Con il dopoguerra la politica in laguna significa Guerra fredda e scontro per l’egemonia culturale. Nel 1948 espone per la prima volta Picasso e Peggy Guggenheim sbarca la sua collezione di arte americana. Visconti porta al Lido La terra trema, Senso e Rocco e i suoi fratelli: la vittoria gli è sempre negata, tra polemiche che arrivano alla rissa. Nel 1951, ed è tra i momenti istituzionalmente più tesi, scoppia il caso del visto negato a Bertolt Brecht, in arrivo dalla Ddr. La trazione americana della Biennale trionfa nel 1964 con il premio a Rauschenberg.

Il 1968 è l’anno decisivo. L’aqua granda della contestazione investe in pieno i Giardini. La Biennale diventa il campo di battaglia di movimento studentesco e operaio da una parte e forze dell’ordine dall’altra. L’arte si trova nel mezzo: di «violenza morale da parte dei protestatari» e «violenza fisica da parte della polizia» parla il telegramma con cui Gianni Colombo e Marcello Morandini annunciano il proprio ritiro. Le foto mostrano Luigi Nono ed Emilio Vedova guidare la contestazione, che finirà sotto i colpi di manganello in piazza San Marco. Gastone Novelli gira le sue tele contro il muro e vi scrive “La Biennale è fascista”.

Due mesi dopo le proteste si dirigono contro Luigi Chiarini (che nel ’38 firmò il Manifesto della Razza), direttore di una Mostra del cinema che aveva in programma Nostra Signora dei Turchi di Carmelo Bene, Teorema di Pasolini, Partner di Bernardo Bertolucci. Il peso, ormai a sinistra, della politica sulla Biennale si fa sentire per tutti gli anni 70: nel 1974 ecco le pressioni cinesi e l’assedio dei filomaoisti locali contro la proiezione di Chung Kuo, Cina di Antonioni. E quando Carlo Ripa di Meana nel 1977 organizza la Biennale del Dissenso si trova a fronteggiare le pressioni di Mosca e del Pci, mentre all’interno del consiglio della Biennale si dimettono Gregotti e Ronconi e all’esterno figure come Argan (allora sindaco di Roma) si scagliano contro. A rendere possibile il progetto furono Craxi e i fratelli De Michelis.

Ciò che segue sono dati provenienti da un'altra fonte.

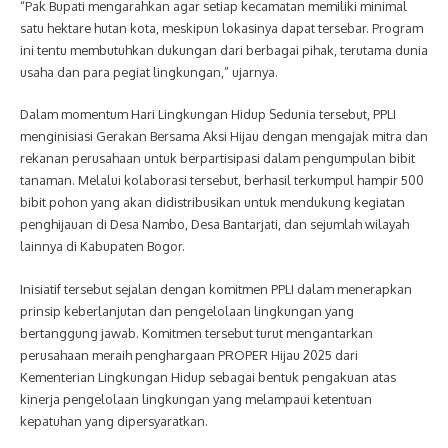
“Pak Bupati mengarahkan agar setiap kecamatan memiliki minimal
satu hektare hutan kota, meskipun lokasinya dapat tersebar. Program
ini tentu membutuhkan dukungan dari berbagai pihak, terutama dunia
usaha dan para pegiat lingkungan,” ujarnya.
Dalam momentum Hari Lingkungan Hidup Sedunia tersebut, PPLI
menginisiasi Gerakan Bersama Aksi Hijau dengan mengajak mitra dan
rekanan perusahaan untuk berpartisipasi dalam pengumpulan bibit
tanaman. Melalui kolaborasi tersebut, berhasil terkumpul hampir 500
bibit pohon yang akan didistribusikan untuk mendukung kegiatan
penghijauan di Desa Nambo, Desa Bantarjati, dan sejumlah wilayah
lainnya di Kabupaten Bogor.
Inisiatif tersebut sejalan dengan komitmen PPLI dalam menerapkan
prinsip keberlanjutan dan pengelolaan lingkungan yang
bertanggung jawab. Komitmen tersebut turut mengantarkan
perusahaan meraih penghargaan PROPER Hijau 2025 dari
Kementerian Lingkungan Hidup sebagai bentuk pengakuan atas
kinerja pengelolaan lingkungan yang melampaui ketentuan
kepatuhan yang dipersyaratkan.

Murales in Campo Santa Margherita per “Libertà al Cile”, 1974 - Asac

La richiesta del ’68 era che la Biennale cambiasse e così fu: mutando il corpo, non solo la pelle. Gli anni 70 sono un decennio di sperimentazione anche della forma espositiva, tra uscita dai Giardini per abitare la città, rassegne pluridisciplinari, elemento partecipativo. Sono Biennali non scontate tanto dal punto di vista politico che del linguaggio. Poi è l’epoca del postmoderno, la caduta del Muro, la globalizzazione e di una nuova normalizzazione dei formati espositivi.

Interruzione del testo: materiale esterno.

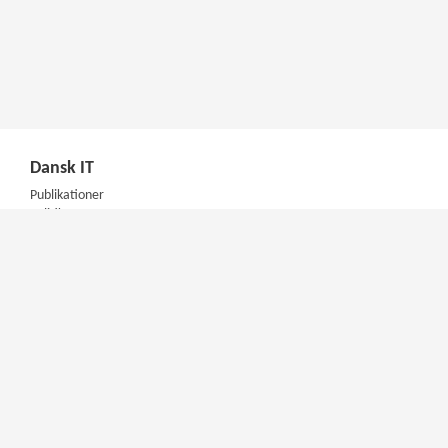
Dansk IT
Publikationer
Politik
Podcast
Presse
Nyhedsbrev
Kompetencer
Konferencer
Firmakurser
Netværksgrupper
IT Arkitektur Certificering
Virksomhedsaftale
DIT Akademi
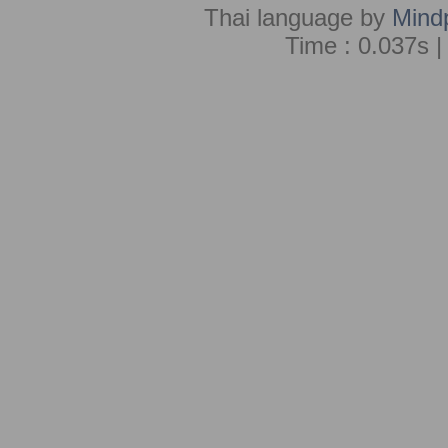
Thai language by
Mind
Time : 0.037s |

La mostra si ferma al 1999. L’anno prima la Biennale, superando lo statuto degli anni 70, si era trasformata da ente parastatale e soggetto pubblico di diritto privato (divenuto fondazione nel 2004). Un cambio decisivo dal punto di vista organizzativo che coincide con l’epoca della grande illusione della fine della storia. Non è stato così. Eppure l’impressione che negli ultimi venti anni i percorsi di Biennale e storia si siano incrociati con meno vigore. Segno della fine delle ideologie, certo, e di una maggiore autonomia. O forse la Biennale resta ancora la scena di un teatro globale che non è più geopolitico ma segnato dal mercato e dal politicamente corretto. Da questo punto di vista la Biennale è ancora i campi elisi dello Zeitgeist.

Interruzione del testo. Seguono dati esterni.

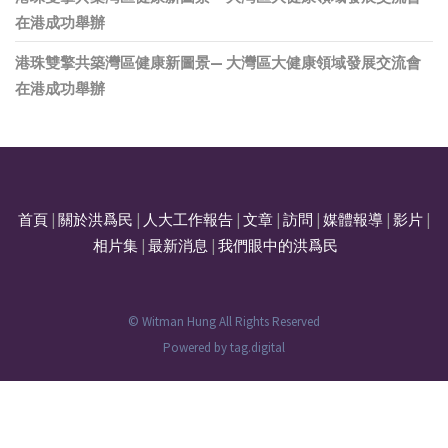
在港成功舉辦
港珠雙擎共築灣區健康新圖景— 大灣區大健康領域發展交流會
在港成功舉辦
首頁
|
關於洪爲民
|
人大工作報告
|
文章
|
訪問
|
媒體報導
|
影片
|
相片集
|
最新消息
|
我們眼中的洪爲民
© Witman Hung All Rights Reserved
Powered by
tag.digital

Oggi non solo in Biennale non si contesta più ma la Biennale non è più contestata. Non si rimpiangono qui i gerarchi in orbace, i manganelli in piazza San Marco o il conformismo comunista. Eppure in questi ultimi lustri di una Biennale formalmente ineccepibile, oliatissima macchina organizzativa e fenomeno in costante crescita numerica nuovamente al centro dell’attenzione mediatica mondiale, non è stato raro il gusto dell’indistinto. La Biennale arti visive sembra aver seguito le sorti della città, sempre più parco a tema per un mercato turistico altamente differenziato. Nel 1975 il desolato Molino Stucky era oggetto di una mostra radicale con il coinvolgimento di trenta tra artisti e architetti, un progetto utopico e collettivo di riqualificazione culturale; oggi è un albergo di lusso: il che non è un male, ma è evidente che le prospettive sono molto differenti. L’augurio è che la riflessione su un percorso più che centenario, resa possibile da questa pausa forzata, diventi materia per l’elaborazione di una nuova Biennale capace di incrociare la storia, creare dibattito, scuotere la realtà.